Support Questions
Find answers, ask questions, and share your expertise

Memory Limit Exceeded

Memory Limit Exceeded

New Contributor

After upgrading to Impala 2.0, lots of queries worked under 1.4 fails with "Memory Limit Exceeded", almost immediately after execution starts.

I have tried setting "Impala Daemon Memory Limit" to more than 100GB (I have 128GB RAM per node), but it only fix part of the problem.

 

From the message below, memory consumption is only around 500MB. Even if Impala runs out of memory, the new "spill to disk" feature in 2.0 should kick in.

 

WARNINGS: Memory limit exceeded
Query did not have enough memory to get the minimum required buffers.


Backend 33:Memory Limit Exceeded
Query(ec411e9f24ff25b1:e0b8fa64d0d9daa) Limit: Consumption=508.52 MB
Fragment ec411e9f24ff25b1:e0b8fa64d0d9db5: Consumption=6.27 MB
UDFs: Consumption=0
SORT_NODE (id=2): Consumption=4.00 KB
AGGREGATION_NODE (id=4): Consumption=6.25 MB
EXCHANGE_NODE (id=3): Consumption=0
DataStreamRecvr: Consumption=0
DataStreamSender: Consumption=4.00 KB
Block Manager: Limit=86.40 GB Consumption=370.25 MB
Fragment ec411e9f24ff25b1:e0b8fa64d0d9dcd: Consumption=502.25 MB
UDFs: Consumption=60.00 KB
AGGREGATION_NODE (id=1): Consumption=408.00 MB
HDFS_SCAN_NODE (id=0): Consumption=94.09 MB
DataStreamSender: Consumption=96.00 KB
WARNING: The following tables are missing relevant table and/or column statistics.
dns.pdns_query
Backend 36:Memory Limit Exceeded
Query(ec411e9f24ff25b1:e0b8fa64d0d9daa) Limit: Consumption=510.94 MB
Fragment ec411e9f24ff25b1:e0b8fa64d0d9db8: Consumption=6.27 MB
UDFs: Consumption=0
SORT_NODE (id=2): Consumption=4.00 KB
AGGREGATION_NODE (id=4): Consumption=6.25 MB
EXCHANGE_NODE (id=3): Consumption=0
DataStreamRecvr: Consumption=0
DataStreamSender: Consumption=4.00 KB
Block Manager: Limit=86.40 GB Consumption=330.25 MB
Fragment ec411e9f24ff25b1:e0b8fa64d0d9dd0: Consumption=504.67 MB
UDFs: Consumption=60.00 KB
AGGREGATION_NODE (id=1): Consumption=368.00 MB
HDFS_SCAN_NODE (id=0): Consumption=136.51 MB
DataStreamSender: Consumption=96.00 KB
WARNING: The following tables are missing relevant table and/or column statistic
dns.pdns_query
Backend 43:Memory Limit Exceeded
Query(ec411e9f24ff25b1:e0b8fa64d0d9daa) Limit: Consumption=508.56 MB
Fragment ec411e9f24ff25b1:e0b8fa64d0d9dbf: Consumption=6.27 MB
UDFs: Consumption=0
SORT_NODE (id=2): Consumption=4.00 KB
AGGREGATION_NODE (id=4): Consumption=6.25 MB
EXCHANGE_NODE (id=3): Consumption=0
DataStreamRecvr: Consumption=0
DataStreamSender: Consumption=4.00 KB
Block Manager: Limit=86.40 GB Consumption=378.25 MB
Fragment ec411e9f24ff25b1:e0b8fa64d0d9dd7: Consumption=502.30 MB
UDFs: Consumption=60.00 KB
AGGREGATION_NODE (id=1): Consumption=416.00 MB
HDFS_SCAN_NODE (id=0): Consumption=86.14 MB
DataStreamSender: Consumption=96.00 KB
WARNING: The following tables are missing relevant table and/or column statistic
dns.pdns_query

 

Any idea what limited Impala's memory usage, or how can I fix it?

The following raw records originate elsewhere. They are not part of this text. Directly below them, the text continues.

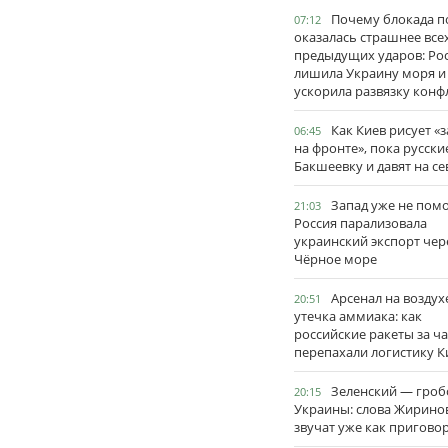
Почему блокада п
07:12
оказалась страшнее все
предыдущих ударов: Ро
лишила Украину моря и
ускорила развязку конф
Как Киев рисует «
06:45
на фронте», пока русски
Бакшеевку и давят на се
Запад уже не пом
21:03
Россия парализовала
украинский экспорт чер
Чёрное море
Арсенал на воздух
20:51
утечка аммиака: как
российские ракеты за ча
перепахали логистику К
Зеленский — гро
20:15
Украины: слова Жирино
звучат уже как пригово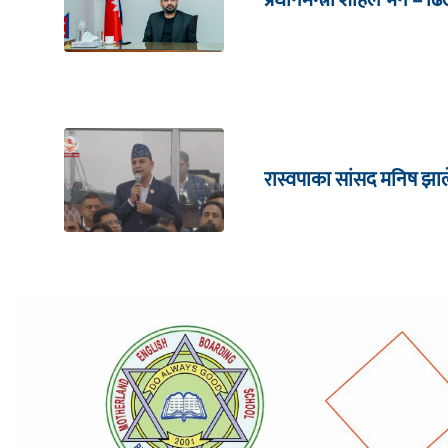
रास्वपाका सांसद मनिष झाल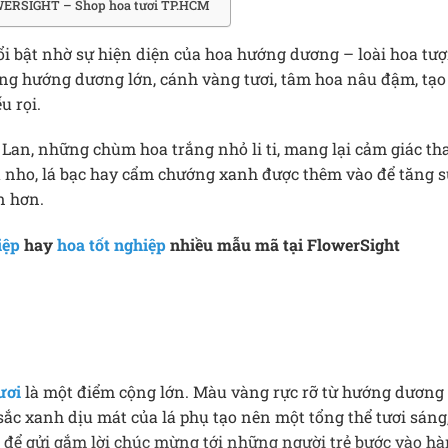
ERSIGHT – Shop hoa tươi TP.HCM
 bật nhờ sự hiện diện của hoa hướng dương – loài hoa tượ
ng hướng dương lớn, cánh vàng tươi, tâm hoa nâu đậm, t
u rọi.
 Lan, những chùm hoa trắng nhỏ li ti, mang lại cảm giác th
á nho, lá bạc hay cẩm chướng xanh được thêm vào để tăng sự
n hơn.
iệp
hay
hoa tốt nghiệp
nhiều mẫu mã tại FlowerSight
ươi
là một điểm cộng lớn. Màu vàng rực rỡ từ hướng dương k
sắc xanh dịu mát của lá phụ tạo nên một tổng thể tươi sáng
để gửi gắm lời chúc mừng tới những người trẻ bước vào hàn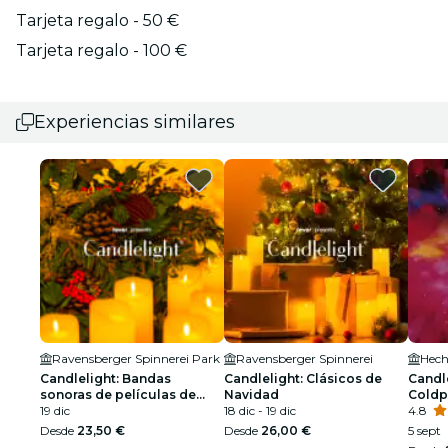
Tarjeta regalo - 50 €
Tarjeta regalo - 100 €
Experiencias similares
Ravensberger Spinnerei Park
Ravensberger Spinnerei
Hech
Candlelight: Bandas
Candlelight: Clásicos de
Candle
sonoras de películas de
Navidad
Coldp
Navidad
19 dic
18 dic - 19 dic
4.8
Desde
23,50 €
Desde
26,00 €
5 sept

Thank you in advance.

3 REPLIES 3

Re: Memory Limit Exceeded

New Contributor

Solved by disabling "Integrated Resource Management with YARN".

 

Noticed from the documentation that table statistics are required for Impala to estimate memory reservation, which we don't have. Or maybe we should manually set a MEM_LIMIT.

Re: Memory Limit Exceeded

Cloudera Employee

With the spill-to-disk feature, memory usage grows during the query as in previous releases.  When the query nears the point where spilling might be necessary, Impala grabs some extra memory to use for that work, so there is a period where more memory is used than in previous releases.  If that extra memory can't be allocated, that's when the "minimum buffers" error occurs.  Once the memory allocation succeeds and the spill-to-disk feature kicks in, memory usage should remain level for the rest of the query.

 

This extra memory allocation is not expected to cause query failures, except in rare cases that were right on the edge of running out of memory before. I'm not sure how the YARN aspect factors into this case, I'll have to leave that for the dev team experts.

 

John

Re: Memory Limit Exceeded

New Contributor

Thank you for your reply.

 

I've conducted more tests today, seems the absence of table/column stats can break lots of SQL queries if YARN is enabled. The dynamic memory allocation/expansion is not working as expected.

 

However, we have dozens of very large tables (tens of TBs), updated daily, "compute stats" just take too much time.

 

 

[slave01:21000] > create table test like pdns_query stored as parquet;
Query: create table test like pdns_query stored as parquet

Fetched 0 row(s) in 0.16s
[slave01:21000] > insert into test select * from pdns_query;
Query: insert into test select * from pdns_query
Inserted 265588331 row(s) in 20.62s
[slave01:21000] > select count(distinct name) from test;
Query: select count(distinct name) from test
WARNINGS: Memory limit exceeded
Query did not have enough memory to get the minimum required buffers.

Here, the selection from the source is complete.